By Josh Perry, Editor
[email protected]

Researchers at the Massachusetts Institute of Technology (MIT) in Cambridge, Mass. developed specially-designed photoswitching molecules that absorbs heat as it melts and releases thermal energy as it solidifies but only when triggered by light.

Graduate student Ce?dric Viry, Professor Jeffrey Grossman, and postdoc Grace Han, along with their collaborators, are using specially designed “photoswitching” molecules to control the release of heat from materials used to store thermal energy in devices.
(Stuart Darsch/MIT)

According to a report from the school, MIT scientists have been studying phase-change materials (PCM) as a good source for storing thermal energy but had struggled to find a means for triggering the transition to release that heat. They had also been studying photoswitching molecules as a potential solution, but it was the combination of the two that led to this latest breakthrough.

“Shine a certain wavelength of light on a photoswitch, and its shape will change,” the article explained. “The same atoms are present, but their orientation relative to one another shifts. Moreover, they’ll stay in that shifted configuration until they’re exposed to another wavelength of light. Then they’ll snap back to their original shape, releasing thermal energy in the process.”

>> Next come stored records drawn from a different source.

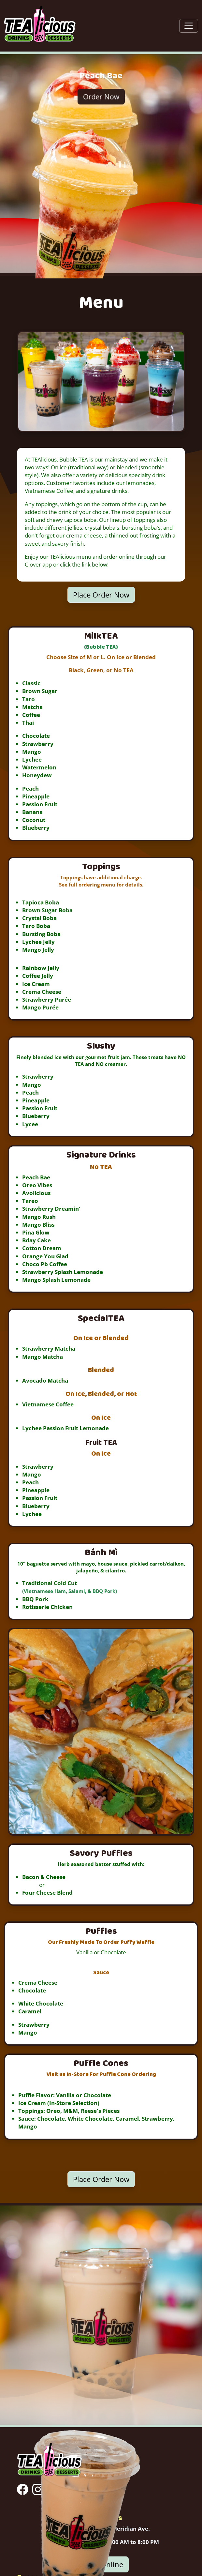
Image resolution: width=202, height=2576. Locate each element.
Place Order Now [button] (101, 595)
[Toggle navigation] (188, 26)
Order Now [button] (101, 95)
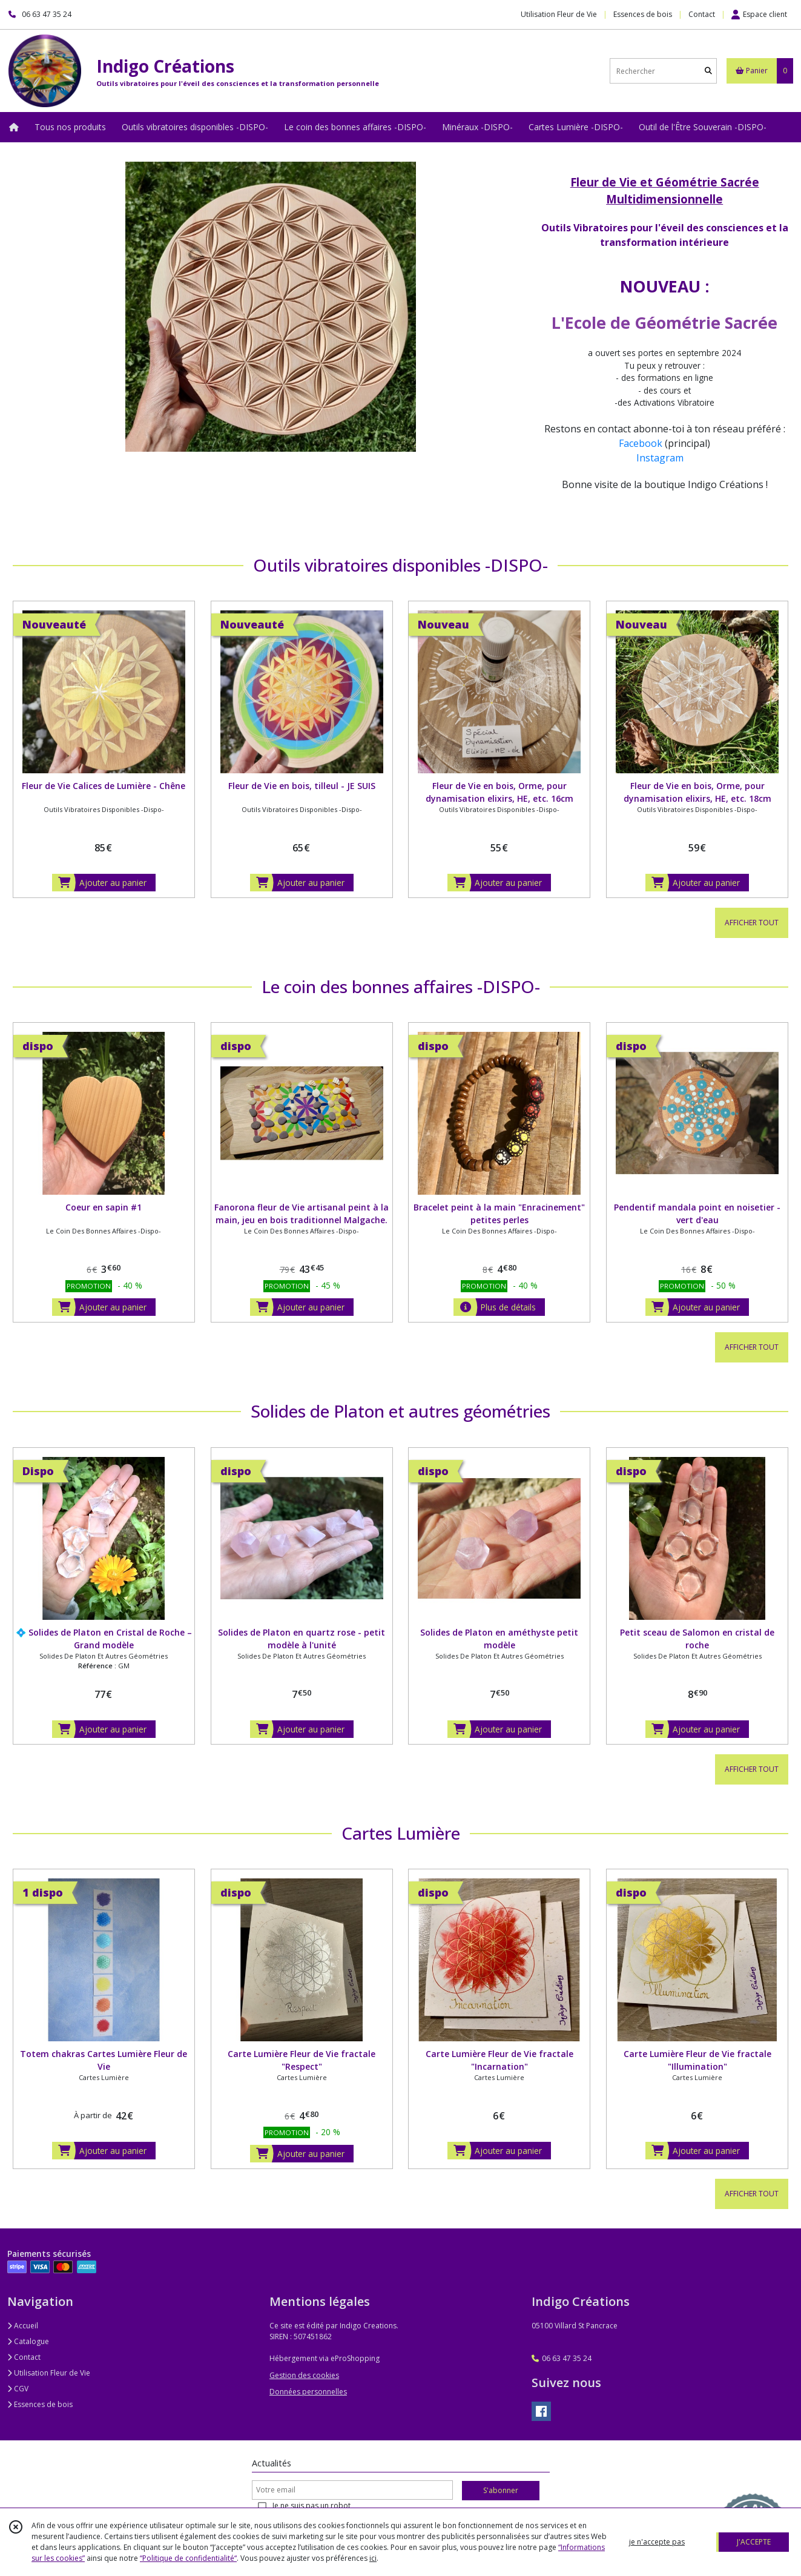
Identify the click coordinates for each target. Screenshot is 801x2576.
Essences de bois (40, 2404)
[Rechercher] (708, 71)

The scientists tuned the photoswitching material so that it matches the PCM in one form but not in another. When mixed with the PCM in mismatched form, the photswitch prevents the PCM from solidifying until a wavelength of light is applied. Then, it solidifies and releases the stored heat.

“To explore the viability of that approach,” the article continued, “the researchers used a conventional PCM called tridecanoic acid and prepared a special variation of the photoswitch molecule azobenzene, which consists of two linked rings of atoms that can be in different positions with respect to one another.”

In one form, the photoswitch material’s rings are flat, but in another the rings are tilted at 56 degrees. Shining ultraviolet (UV) light at the flat version and the rings twist, while shining visible light at the twisted version caused it to flatten out.

“When the PCM-azobenzene mixture, or composite, is solid with the azobenzene in its trans form, the two constituents pack together tightly,” the article said. “When heated, the composite absorbs thermal energy, and the PCM melts. Zapping it with UV light changes the azobenzene dopant from trans to cis. When that mixture cools, the cis azobenzene prevents solidification of the PCM, so the latent heat remains stored. Illumination with visible light switches the azobenzene back to its trans form. The mixture can now solidify, releasing its stored latent heat in the process.”

The concentration of photoswitch in the PCM and the exact combination of materials turned out to be critical for the process to work. While this is only at a proof of concept stage, researchers are excited about the potential applications for this development.

The research was recently published in Chemical Communications.